Prospective

Prospective : l’art d’inventer l’avenir pour mieux décider aujourd’hui. Entretien avec Eric Seulliet et Christophe Pouilly. La Fabrique du Futur


Jacqueline Sala
Mardi 25 Novembre 2025


Dans un environnement marqué par des ruptures multiples, la prospective n’est plus une option mais une nécessité. Elle permet aux entreprises, institutions et territoires de développer une vision partagée, d’anticiper les transitions et de mobiliser l’intelligence collective pour construire des futurs durables et désirables.



Vice-Président exécutif

Les ruptures technologiques, géopolitiques, économiques et climatiques que nous traversons font de la prospective une compétence vitale. Bien au-delà de l’élaboration de scénarios, elle devient un outil stratégique d’anticipation et de mobilisation collective. Avec son approche fondée sur la co‑création et l’intelligence collective, La Fabrique du Futur entend transformer les organisations en véritables acteurs de leur avenir, capables d’imaginer et de façonner des futurs durables, désirables et disruptifs.
Pour comprendre comment la prospective s’impose aujourd’hui comme un outil stratégique face aux ruptures en cours, nous avons rencontré Eric Seullietprésident-fondateur de La Fabrique du Futur,  et Christophe Pouilly, Vice-Président exécutif . Leur regard éclaire les transformations qui bousculent dirigeants, entreprises et institutions. Mais aussi qui fixent de nouveaux horizons !

Dans le contexte que nous connaissons, en quoi la Prospective est-elle devenue un outil d’aide à la décision indispensable pour les dirigeants et les stratèges ?

Les entreprises évoluent dans un monde qui change de façon accélérée.
Les ruptures sont partout : dans le domaine technologique bien sûr avec notamment le déferlement de l’IA, mais aussi géopolitique, économique (nouveaux business models, concurrence exacerbée), sociologique (nouvelles attentes des collaborateurs et consommateurs), environnemental… Dans un tel contexte les dirigeants doivent s’efforcer de lever le nez du guidon en projetant leur entreprise dans un horizon de moyen / long terme et en la pilotant au plus près des virages stratégiques indispensables.
Aujourd’hui, faire de la prospective ne se résume plus à se contenter d’élaborer des scénarios pour l’avenir mais demande de partager une vision et de mettre en œuvre une stratégie réellement proactive d’anticipation et d’entraînement collectif[[1]] . Ce n’est plus un luxe : c’est une compétence clé. Celle-ci a d’ailleurs été reconnue par l’UNESCO au travers de son initiative de littératie des futurs. Et ce qui est vital pour les entreprises l’est bien sûr tout autant – sinon plus – pour ceux qui ont des responsabilités publiques et doivent agir pour le bien commun.
 

[[1]] Faire face collectivement aux défis du futur est d’ailleurs le thème de l’événement que nous organisons le 8 décembre prochain conjointement avec le Réseau Intelligence de la Complexité

En quoi l’approche de La Fabrique du Futur se distingue-t-elle des démarches prospectives plus classiques ?

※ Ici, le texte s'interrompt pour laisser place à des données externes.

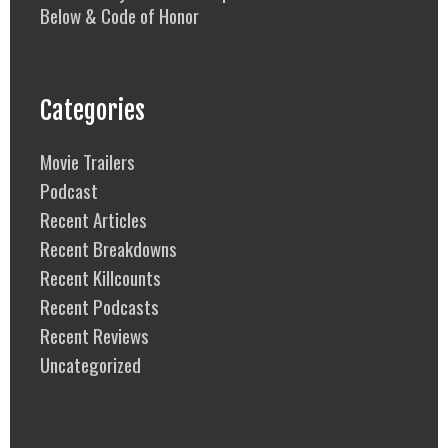
Below & Code of Honor
Categories
Movie Trailers
Podcast
Recent Articles
Recent Breakdowns
Recent Killcounts
Recent Podcasts
Recent Reviews
Uncategorized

Notre ADN repose sur la co-création, la mobilisation et l’intelligence collective. Ainsi, dès notre fondation nous avons initié une démarche pour être labellisés living lab européen.

Comme notre nom l’induit nous avons une conviction ancrée : le futur se fabrique au jour le jour. Notre approche est constructiviste, volontariste et optimiste. Nous voulons aussi créer de l’impact positif et concret. En résumé, nous cherchons à imaginer et faire advenir des futurs que nous qualifions de 4D :
  • Discernables, pour aider à comprendre la nature et impacts des disruptions en cours
  • Durables, pour être viables notamment en intégrant les exigences environnementales
  • Désirables, pour donner envie de se projeter dans des futurs mettant au cœur l’humain et une reconnexion au vivant
  • Disruptif, pour inventer de nouveaux modèles
Nos évènements, nos analyses, nos formations et nos ateliers de projection vont dans ce sens.
 

Quels sont, selon vous, les signaux faibles que les dirigeants sous-estiment encore ?

Plusieurs signaux, faut-il encore les qualifier de faibles, sont encore trop peu regardés :
 
  • De nouvelles valeurs. On les constate dans les différentes strates de la société et notamment parmi les jeunes générations. Ces évolutions se traduisent par de nouvelles attentes, par des changements de comportement, de nouveaux modes de vie, des relations au travail renouvelées.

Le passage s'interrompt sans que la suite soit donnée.